Serta secara rahasia jagat memberitahukan kepada mertuanya sendiri yaitu nyai Danastri cara penggunaan dari cincin batu wulung Ireng tersebut.


Jagat juga menjelaskan bahwa di dalam ruangan penyimpanan cincin Wulung Ireng, banyak terdapat buku beladiri kuno dan banyak juga senjata yang bisa di pakai oleh seluruh anggota keluarga Tandjaya.


Jagat pun mengatakan juga bahwa di dalam cincin itu ada baju kulit ular si Mayang, yang berfungsi sebagai armor pelindung bagi pemakainya yang akan menjadi kebal terhadap senjata apa pun.


Kemudian Elis memberikan tongkat ular kepada ibunya dan memberitahukan bahwa tongkat ular itu bisa berubah menjadi ular besar yang bisa melindungi keluarga Tandjaya di saat genting.


Elis memberitahukan mantra untuk merubah tongkat itu menjadi ular dan merubah kembali dari ular menjadi tongkat.


Berkat kepulangan Elis dan menikahnya Elis dengan jagat, menjadi berkah untuk keluarga Tandjaya.


Karena mereka bisa mengetahui cara penggunaan dari cincin batu wulung Ireng dan mendapatkan tongkat sakti sebagai pelindung mereka.

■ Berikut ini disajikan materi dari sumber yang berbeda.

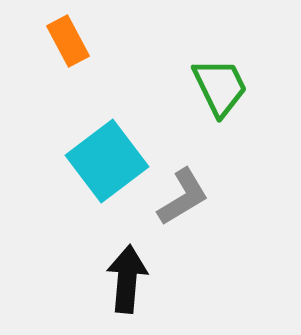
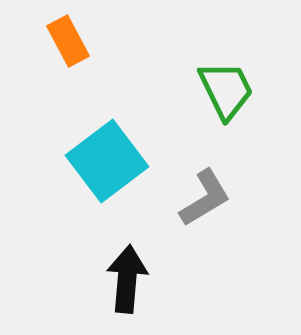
green trapezoid: moved 6 px right, 3 px down
gray L-shape: moved 22 px right, 1 px down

Bukan hanya itu, para anggota keluarga Tandjaya bisa berkembang dengan pesat melalui beladiri karena di dalam cincin itu terdapat banyak kitab beladiri.


Setelah menyelesaikan tugas Elis dan jagat pamit pulang, karena rencana malam ini jagat ada janji bertemu dengan pembeli daster kuntilanak milik ayu Andara.


Bukan hanya itu jagat juga berjanji akan mentraktir makan sahabatnya yang sudah lama tidak bertemu, dan tidak sengaja bertemu di jalan menuju ke kota G.


Selain itu jagat juga berjanji akan mengobati Adi Sucipto yang dia selamatkan waktu serangan jantung di hotel Arssad.


Banyak kegiatan yang akan di lakukan oleh jagat sehingga harus segera kembali ke hotel Arssad cabang kota G.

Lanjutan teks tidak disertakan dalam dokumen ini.